ASSIGNMENT
Everything in the listing below from the line containing "Identify the click" through the line containing "新学期 学参・辞典勉強会 (705, 36)" must be repeated exactly; the remaining lines are not wanted.

INFORMATION
=-=-=-=-=

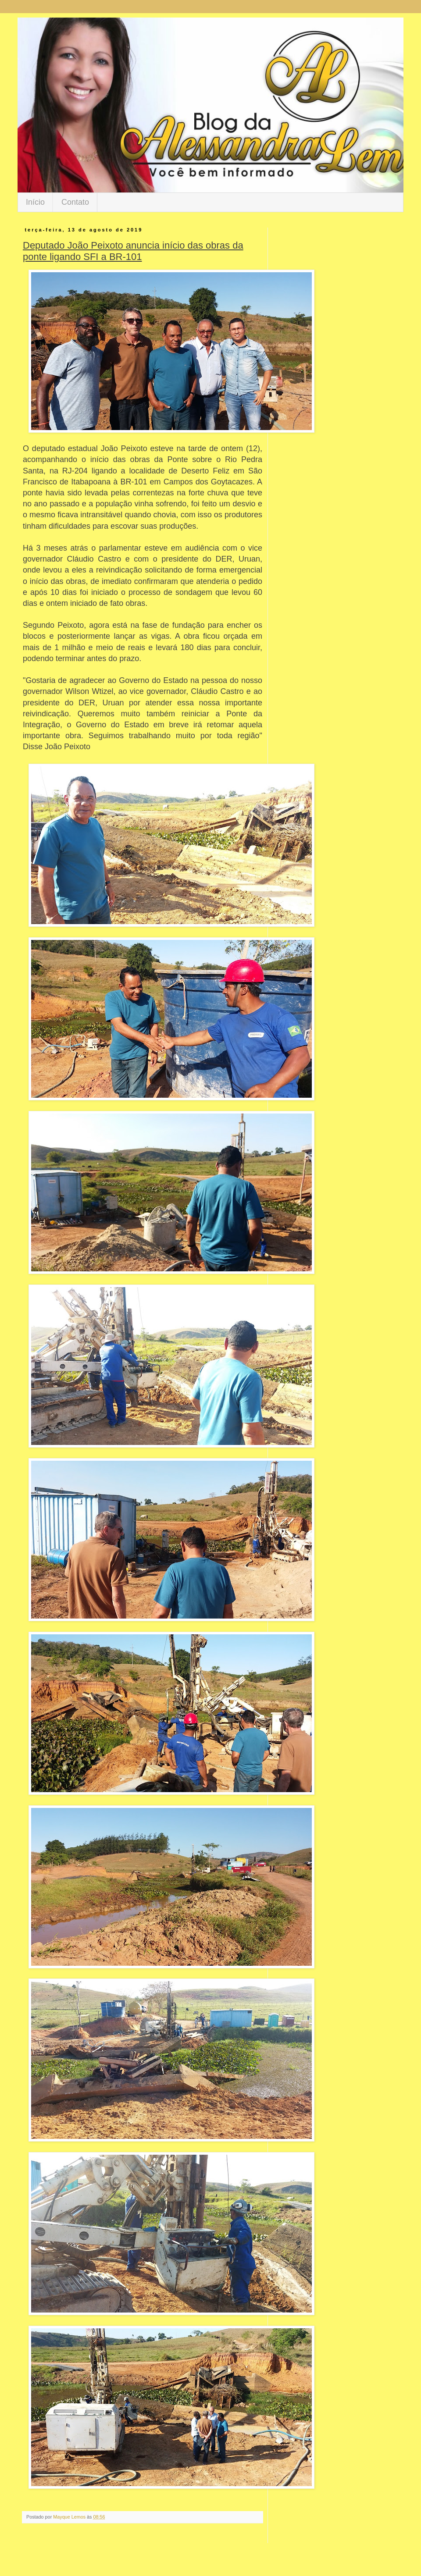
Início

=-=-=-=-=

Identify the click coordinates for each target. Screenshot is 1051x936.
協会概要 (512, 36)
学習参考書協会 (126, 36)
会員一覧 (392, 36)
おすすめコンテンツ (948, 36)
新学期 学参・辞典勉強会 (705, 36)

=-=-=-=-=

YOUR RESPONSE
Identify the click coordinates for each target. Screenshot is 1051x936.
協会概要 (512, 36)
学習参考書協会 (126, 36)
会員一覧 (392, 36)
おすすめコンテンツ (948, 36)
新学期 学参・辞典勉強会 (705, 36)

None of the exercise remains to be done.